[llvm-branch-commits] [llvm] [AMDGPU] Fold constant offsets into named barrier addresses (PR #205216)

Chinmay Deshpande via llvm-branch-commits llvm-branch-commits at lists.llvm.org
Mon Jun 22 19:48:10 PDT 2026


https://github.com/chinmaydd updated https://github.com/llvm/llvm-project/pull/205216

>From 77879b441d4698fddb7048e95d12f1cc857f93c5 Mon Sep 17 00:00:00 2001
From: Chinmay Deshpande <chdeshpa at amd.com>
Date: Mon, 22 Jun 2026 22:44:58 -0400
Subject: [PATCH] [AMDGPU] Fold constant offsets into named barrier addresses

Allow isOffsetFoldingLegal to fold a constant offset into an LDS
named-barrier global, and include the node offset when materializing the
LDS address in LowerGlobalAddress. s_barrier_signal_var on a GEP'd named
barrier now selects the immediate form, matching a bare global and GlobalISel.
With object linking the offset folds into the relocation addend.
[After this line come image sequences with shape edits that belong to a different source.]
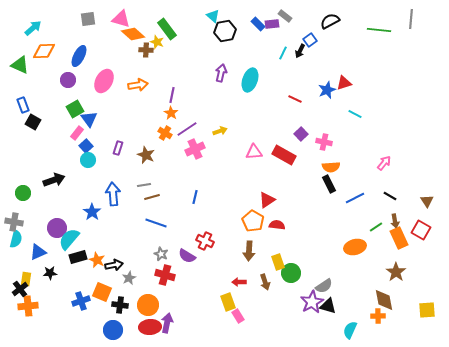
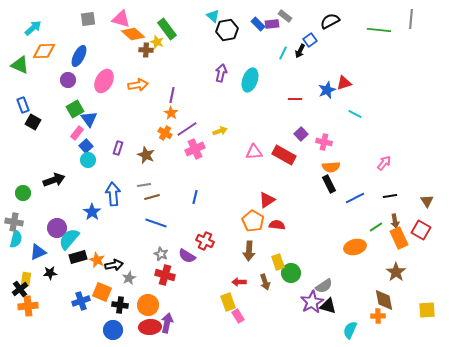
black hexagon at (225, 31): moved 2 px right, 1 px up
red line at (295, 99): rotated 24 degrees counterclockwise
black line at (390, 196): rotated 40 degrees counterclockwise
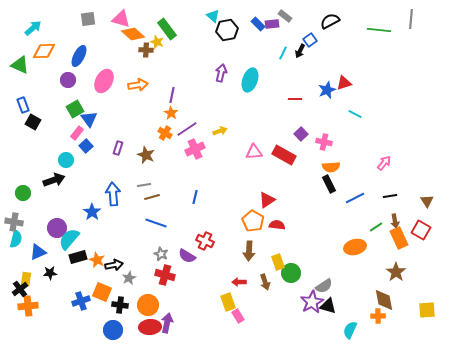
cyan circle at (88, 160): moved 22 px left
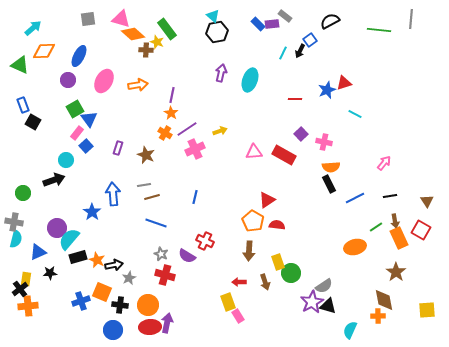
black hexagon at (227, 30): moved 10 px left, 2 px down
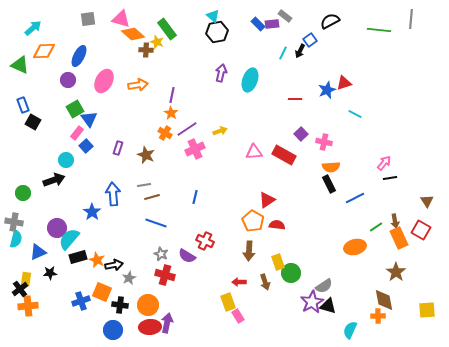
black line at (390, 196): moved 18 px up
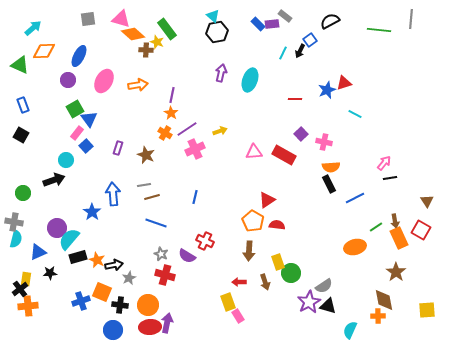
black square at (33, 122): moved 12 px left, 13 px down
purple star at (312, 302): moved 3 px left
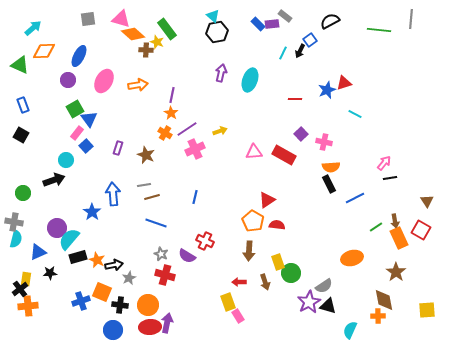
orange ellipse at (355, 247): moved 3 px left, 11 px down
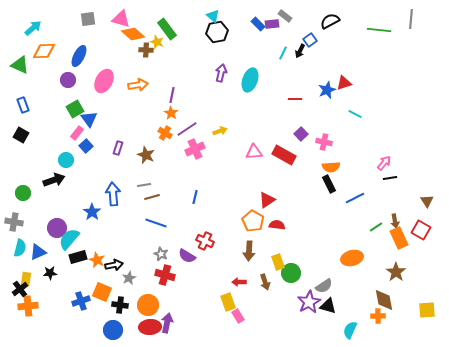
cyan semicircle at (16, 239): moved 4 px right, 9 px down
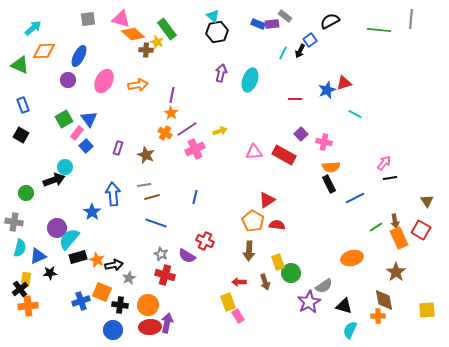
blue rectangle at (258, 24): rotated 24 degrees counterclockwise
green square at (75, 109): moved 11 px left, 10 px down
cyan circle at (66, 160): moved 1 px left, 7 px down
green circle at (23, 193): moved 3 px right
blue triangle at (38, 252): moved 4 px down
black triangle at (328, 306): moved 16 px right
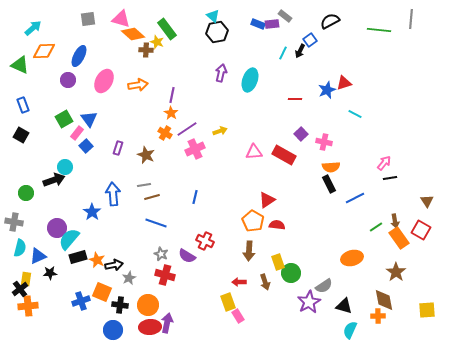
orange rectangle at (399, 238): rotated 10 degrees counterclockwise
Change-Id: I639bc723eb001573585cc05d0ad19f2773054f21
Assisted-by: Cursor
---
 llvm/lib/Target/AMDGPU/AMDGPUISelLowering.cpp    | 16 +++++++++++-----
 llvm/lib/Target/AMDGPU/SIISelLowering.cpp        | 13 ++++++++++++-
 .../CodeGen/AMDGPU/s-barrier-signal-var-gep.ll   |  7 ++-----
 3 files changed, 25 insertions(+), 11 deletions(-)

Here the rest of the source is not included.